** TASK TO COMPLETE **
Skipping all pictures, print exactly the lines below from the one with "r kitokio perleidimo nuosavybėn ar išvestinių" through the final line.

** SUPPLIED DATA **
***
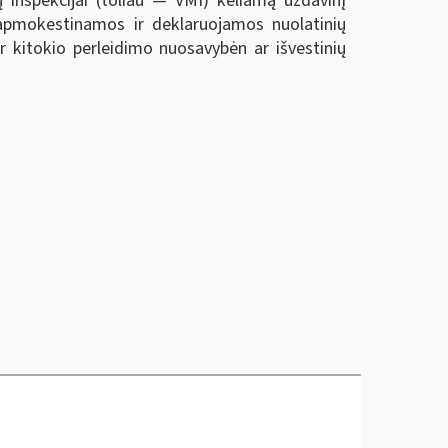
 inspekcijai (toliau — VMI) keliamą uždavinį
 apmokestinamos ir deklaruojamos nuolatinių
r kitokio perleidimo nuosavybėn ar išvestinių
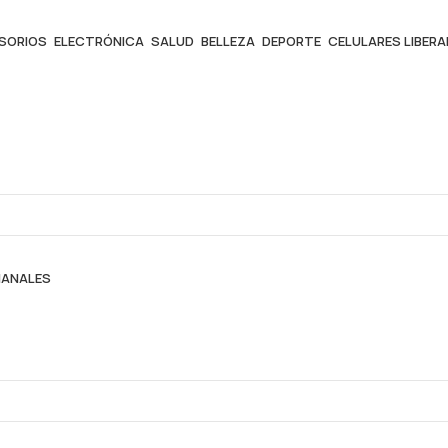
ESORIOS
ELECTRÓNICA
SALUD
BELLEZA
DEPORTE
CELULARES LIBER
MANALES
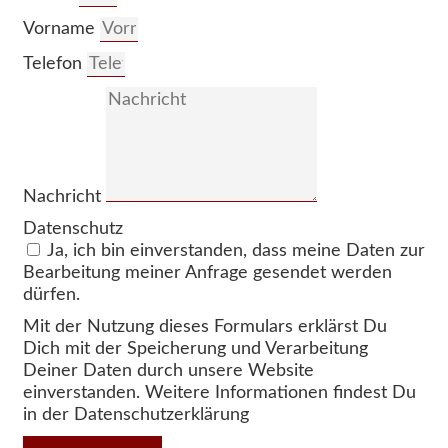
Vorname
Telefon
Nachricht
Datenschutz
Ja, ich bin einverstanden, dass meine Daten zur
Bearbeitung meiner Anfrage gesendet werden
dürfen.
Mit der Nutzung dieses Formulars erklärst Du
Dich mit der Speicherung und Verarbeitung
Deiner Daten durch unsere Website
einverstanden. Weitere Informationen findest Du
in der Datenschutzerklärung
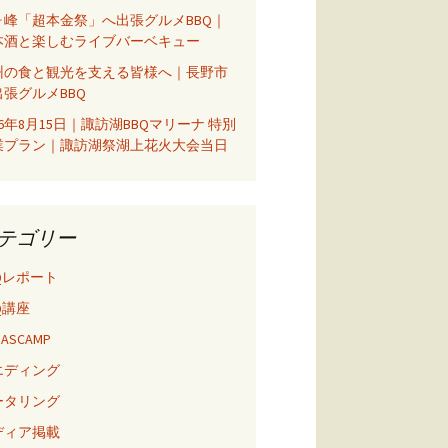
ヶ峰「超本金祭」へ出張グルメBBQ｜
本酒と楽しむライブバーベキュー
州の食と観光を支える皆様へ｜長野市
出張グルメBBQ
26年8月15日｜諏訪湖BBQマリーナ 特別
業プラン｜諏訪湖祭湖上花火大会当日
テゴリー
Qレポート
Q講座
 BASCAMP
エディング
ータリング
ディア掲載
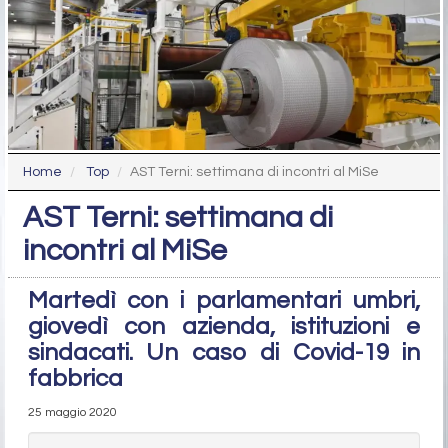
Home
Top
AST Terni: settimana di incontri al MiSe
AST Terni: settimana di
incontri al MiSe
Martedì con i parlamentari umbri,
giovedì con azienda, istituzioni e
sindacati. Un caso di Covid-19 in
fabbrica
25 maggio 2020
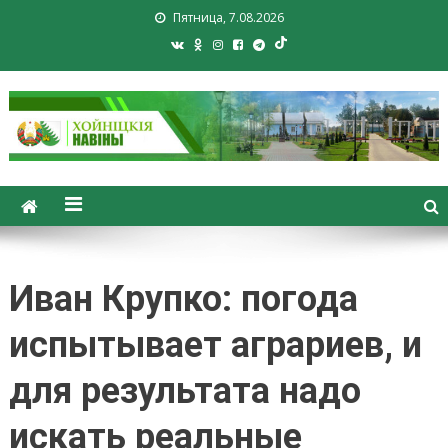
Пятница, 7.08.2026
Хойники. Хойнiцкiя навiны.
Новости Хойник. Районная
газета
Иван Крупко: погода
испытывает аграриев, и
для результата надо
искать реальные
***
** YOUR SOLUTION **
r kitokio perleidimo nuosavybėn ar išvestinių
ESORIOS
ELECTRÓNICA
SALUD
BELLEZA
DEPORTE
CELULARES LIBER
MANALES
Vorname
Telefon
Nachricht
Datenschutz
Ja, ich bin einverstanden, dass meine Daten zur
Bearbeitung meiner Anfrage gesendet werden
dürfen.
Mit der Nutzung dieses Formulars erklärst Du
Dich mit der Speicherung und Verarbeitung
Deiner Daten durch unsere Website
einverstanden. Weitere Informationen findest Du
in der Datenschutzerklärung
ヶ峰「超本金祭」へ出張グルメBBQ｜
本酒と楽しむライブバーベキュー
州の食と観光を支える皆様へ｜長野市
出張グルメBBQ
26年8月15日｜諏訪湖BBQマリーナ 特別
業プラン｜諏訪湖祭湖上花火大会当日
テゴリー
Qレポート
Q講座
 BASCAMP
エディング
ータリング
ディア掲載
Home
Top
AST Terni: settimana di incontri al MiSe
AST Terni: settimana di
incontri al MiSe
Martedì con i parlamentari umbri,
giovedì con azienda, istituzioni e
sindacati. Un caso di Covid-19 in
fabbrica
25 maggio 2020
Пятница, 7.08.2026
Хойники. Хойнiцкiя навiны.
Новости Хойник. Районная
газета
Иван Крупко: погода
испытывает аграриев, и
для результата надо
искать реальные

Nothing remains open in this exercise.